For scenes like this I like to go to some of my favorite types of urban sounds including:

  • Distant Birds

  • Distant Automated Traffic Crossing Beeps

  • Wind blowing Trees

  • Dry Leaves blowing on the Ground

  • Water Drips

  • Metal or Debris Blowing/Rattling in the wind

  • Flag Pole Metal Rattles

I like to use sounds like these because they are all subtle, detailed sounds that you would not likely hear on a busy street. If you do hear these sounds clearly on a (usually busy) street then something immediately feels off. I am not sure if you have ever walked around a city at night on a Holiday but there is something about a quiet, empty city that makes it feel like you are in a Zombie movie.


I wanted to try a new sound for a scene like this of a large amount of paper blowing in the wind. At first I thought to myself "this should be easy, it is a pretty simple sound." But I was wrong. The library lacked anything like this that worked for the size and thickness of the paper I was going for. The paper needed to be light, breezy and somewhat constantly moving. I even tried to Foley it, using light envelopes and paper. But it just did not seem right. Eventually I had to accept the facts, make do and come up with something different.

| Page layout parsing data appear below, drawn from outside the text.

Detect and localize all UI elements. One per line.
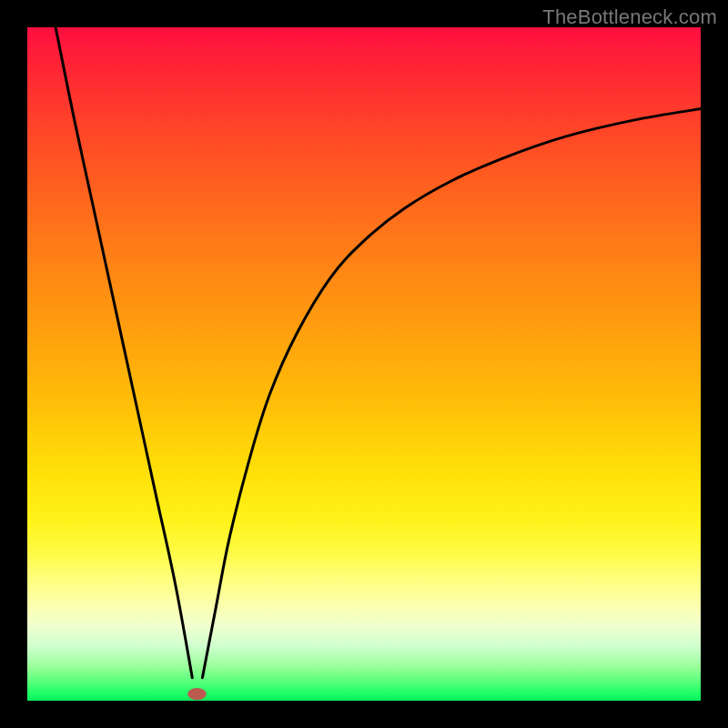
watermark-text: TheBottleneck.com [542, 5, 717, 29]
chart-frame: TheBottleneck.com [0, 0, 728, 728]
plot-area [27, 27, 701, 701]
curve-right-branch [202, 109, 701, 678]
curve-layer [27, 27, 701, 701]
curve-left-branch [56, 27, 192, 678]
minimum-marker [187, 688, 207, 700]
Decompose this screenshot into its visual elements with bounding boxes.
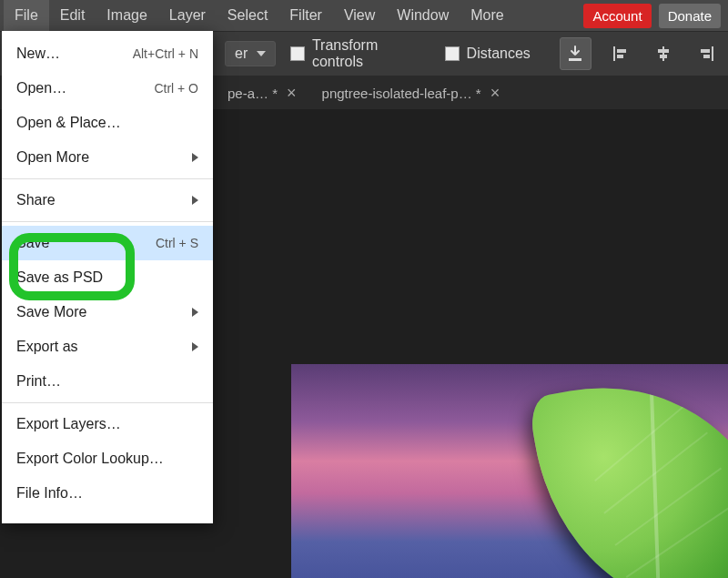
close-icon[interactable]: ×: [287, 85, 297, 101]
align-right-icon: [697, 45, 715, 63]
file-menu-save-psd[interactable]: Save as PSD: [2, 260, 213, 295]
checkbox-label: Distances: [467, 46, 531, 62]
dropdown-label: er: [235, 46, 248, 62]
canvas-image-leaf: [527, 360, 728, 578]
menu-item-label: Export as: [16, 339, 78, 355]
chevron-right-icon: [192, 153, 198, 162]
menu-item-label: Save as PSD: [16, 269, 103, 286]
svg-rect-8: [701, 49, 710, 53]
chevron-right-icon: [192, 196, 198, 205]
svg-rect-6: [660, 55, 667, 58]
menu-image[interactable]: Image: [96, 0, 157, 31]
menu-edit[interactable]: Edit: [49, 0, 96, 31]
svg-rect-9: [703, 55, 710, 58]
menu-filter[interactable]: Filter: [278, 0, 333, 31]
file-menu-new[interactable]: New… Alt+Ctrl + N: [2, 36, 213, 71]
svg-rect-4: [662, 46, 664, 61]
align-center-icon: [654, 45, 672, 63]
layer-select-dropdown[interactable]: er: [225, 41, 276, 66]
menu-file[interactable]: File: [4, 0, 49, 31]
file-menu-save[interactable]: Save Ctrl + S: [2, 226, 213, 260]
align-right-button[interactable]: [693, 39, 721, 68]
file-menu-export-color-lookup[interactable]: Export Color Lookup…: [2, 441, 213, 476]
menu-item-shortcut: Ctrl + S: [156, 236, 198, 250]
file-menu-open-place[interactable]: Open & Place…: [2, 106, 213, 140]
chevron-right-icon: [192, 308, 198, 317]
menu-item-label: Open…: [16, 80, 66, 96]
menu-item-shortcut: Alt+Ctrl + N: [133, 46, 198, 61]
menu-window[interactable]: Window: [386, 0, 460, 31]
file-menu-open[interactable]: Open… Ctrl + O: [2, 71, 213, 106]
menu-view[interactable]: View: [333, 0, 386, 31]
chevron-down-icon: [257, 51, 266, 56]
tab-document-1[interactable]: pe-a… * ×: [215, 76, 309, 109]
tab-label: pngtree-isolated-leaf-p… *: [322, 86, 481, 101]
close-icon[interactable]: ×: [490, 85, 500, 101]
donate-button[interactable]: Donate: [659, 4, 721, 28]
file-menu-open-more[interactable]: Open More: [2, 140, 213, 175]
menu-item-label: New…: [16, 46, 60, 62]
menu-item-label: Open More: [16, 149, 89, 166]
file-menu-export-layers[interactable]: Export Layers…: [2, 407, 213, 441]
menu-item-label: Save: [16, 235, 49, 251]
menu-layer[interactable]: Layer: [158, 0, 217, 31]
menu-item-label: Export Color Lookup…: [16, 451, 164, 467]
align-left-button[interactable]: [606, 39, 634, 68]
download-icon: [566, 45, 584, 63]
account-button[interactable]: Account: [583, 4, 651, 28]
menu-item-shortcut: Ctrl + O: [154, 81, 198, 96]
file-menu-file-info[interactable]: File Info…: [2, 476, 213, 511]
download-button[interactable]: [560, 37, 592, 70]
align-center-button[interactable]: [649, 39, 677, 68]
chevron-right-icon: [192, 342, 198, 351]
menu-item-label: File Info…: [16, 485, 83, 502]
menu-select[interactable]: Select: [217, 0, 278, 31]
svg-rect-2: [617, 49, 626, 53]
file-menu-print[interactable]: Print…: [2, 364, 213, 399]
menu-separator: [2, 221, 213, 222]
checkbox-icon: [290, 46, 305, 61]
svg-rect-0: [569, 58, 581, 61]
file-menu-save-more[interactable]: Save More: [2, 295, 213, 330]
menu-item-label: Share: [16, 192, 56, 208]
menu-item-label: Print…: [16, 373, 61, 390]
svg-rect-7: [712, 46, 713, 61]
tab-label: pe-a… *: [228, 86, 278, 101]
menu-item-label: Open & Place…: [16, 115, 121, 131]
file-menu-dropdown: New… Alt+Ctrl + N Open… Ctrl + O Open & …: [2, 31, 213, 523]
checkbox-label: Transform controls: [312, 37, 430, 70]
menu-separator: [2, 402, 213, 403]
menu-more[interactable]: More: [460, 0, 514, 31]
tab-document-2[interactable]: pngtree-isolated-leaf-p… * ×: [309, 76, 513, 109]
menu-separator: [2, 178, 213, 179]
svg-rect-1: [613, 46, 615, 61]
svg-rect-5: [658, 49, 669, 53]
menubar: File Edit Image Layer Select Filter View…: [0, 0, 728, 31]
file-menu-share[interactable]: Share: [2, 183, 213, 218]
menu-item-label: Export Layers…: [16, 416, 121, 432]
transform-controls-checkbox[interactable]: Transform controls: [290, 37, 430, 70]
svg-rect-3: [617, 55, 623, 58]
menu-item-label: Save More: [16, 304, 86, 320]
distances-checkbox[interactable]: Distances: [445, 46, 531, 62]
checkbox-icon: [445, 46, 460, 61]
file-menu-export-as[interactable]: Export as: [2, 330, 213, 364]
align-left-icon: [612, 45, 630, 63]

Then one day I was walking to my car at night when I stumbled upon this empty construction site. The construction workers had just finished installing new windows so there was a lot of paper liners still on the walls. The strong winds were causing this paper to move constantly and I thought this sound was perfect. I grabbed my Mikro Usi Microphones from my bag and used my Sony M10 to record them.


The sound itself is not perfect as there is a freeway nearby. But it is a great reference.